→ **Aim of the exercise**: Beginning at the line that contains "Abul Farhad" and finishing at the line that contains "WET WASTE COLLECTION & DISPOSAL", output the data below exactly. Include both end lines and no pictures.

→ **Data supplied**:
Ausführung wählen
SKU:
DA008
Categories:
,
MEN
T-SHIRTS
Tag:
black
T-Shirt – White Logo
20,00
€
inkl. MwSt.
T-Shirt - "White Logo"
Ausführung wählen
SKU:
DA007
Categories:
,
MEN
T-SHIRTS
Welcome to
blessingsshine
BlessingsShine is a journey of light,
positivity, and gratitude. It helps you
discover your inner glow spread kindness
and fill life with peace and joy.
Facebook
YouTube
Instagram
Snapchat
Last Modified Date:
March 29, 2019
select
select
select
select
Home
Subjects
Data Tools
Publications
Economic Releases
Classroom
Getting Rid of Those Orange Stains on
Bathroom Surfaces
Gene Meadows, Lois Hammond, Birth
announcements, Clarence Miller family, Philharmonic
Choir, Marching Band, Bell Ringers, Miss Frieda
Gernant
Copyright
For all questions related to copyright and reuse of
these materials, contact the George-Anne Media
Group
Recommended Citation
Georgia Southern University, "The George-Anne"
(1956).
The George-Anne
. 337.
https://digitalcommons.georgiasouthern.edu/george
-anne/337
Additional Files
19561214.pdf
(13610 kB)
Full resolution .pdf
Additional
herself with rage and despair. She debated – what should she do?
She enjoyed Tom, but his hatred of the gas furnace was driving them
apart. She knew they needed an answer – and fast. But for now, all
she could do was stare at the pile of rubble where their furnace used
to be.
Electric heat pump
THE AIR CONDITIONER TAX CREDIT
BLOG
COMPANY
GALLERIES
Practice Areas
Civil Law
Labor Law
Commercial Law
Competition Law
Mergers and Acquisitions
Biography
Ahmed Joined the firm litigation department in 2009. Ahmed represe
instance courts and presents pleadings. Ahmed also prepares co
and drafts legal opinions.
---
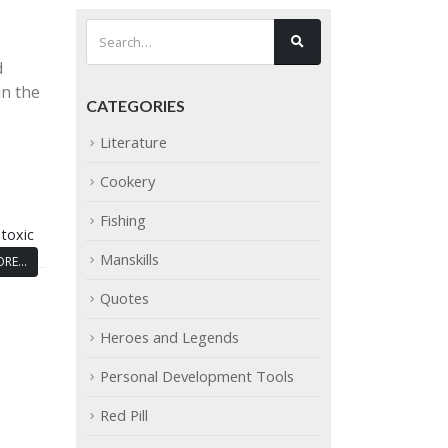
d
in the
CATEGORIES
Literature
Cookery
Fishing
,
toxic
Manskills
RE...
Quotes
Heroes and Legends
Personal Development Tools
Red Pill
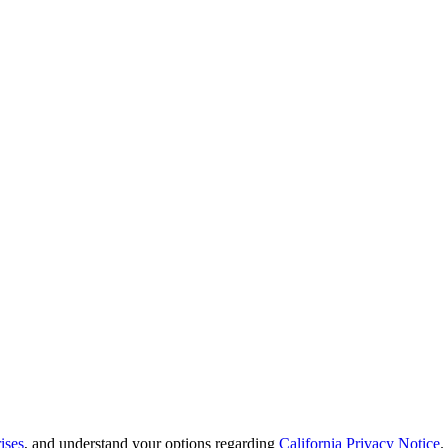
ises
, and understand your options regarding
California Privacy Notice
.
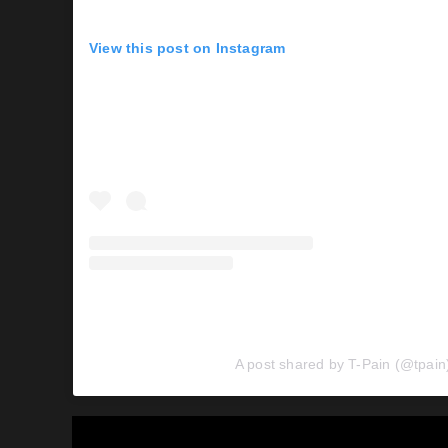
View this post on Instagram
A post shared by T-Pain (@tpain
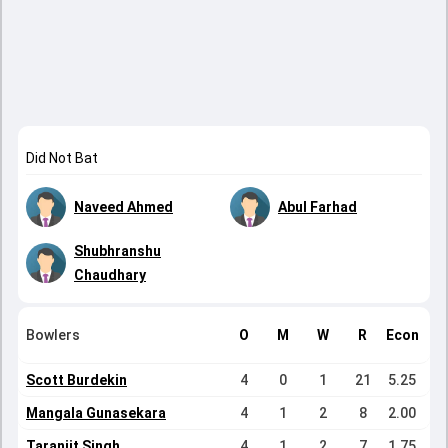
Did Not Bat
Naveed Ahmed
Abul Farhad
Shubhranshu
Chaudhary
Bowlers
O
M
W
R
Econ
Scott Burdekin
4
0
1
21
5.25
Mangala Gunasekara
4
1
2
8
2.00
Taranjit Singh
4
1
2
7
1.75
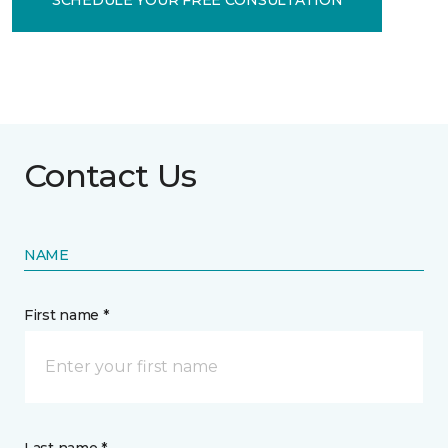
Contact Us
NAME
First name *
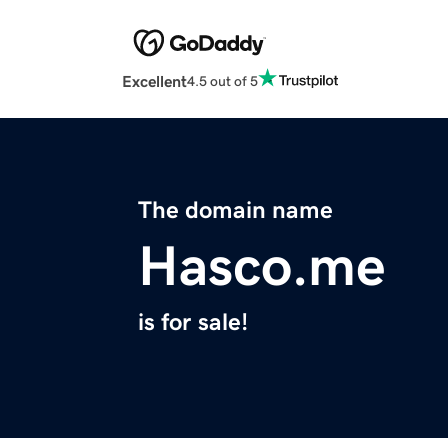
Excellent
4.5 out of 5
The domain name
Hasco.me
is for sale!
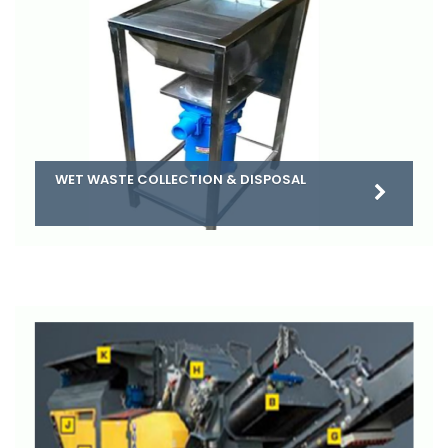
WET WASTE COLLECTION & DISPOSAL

→ **Output of the task**:
Abul Farhad
Shubhranshu
Chaudhary
Bowlers
O
M
W
R
Econ
Scott Burdekin
4
0
1
21
5.25
Mangala Gunasekara
4
1
2
8
2.00
Taranjit Singh
4
1
2
7
1.75
Contact Us
NAME
First name *
Excellent
4.5 out of 5
The domain name
Hasco.me
is for sale!
WET WASTE COLLECTION & DISPOSAL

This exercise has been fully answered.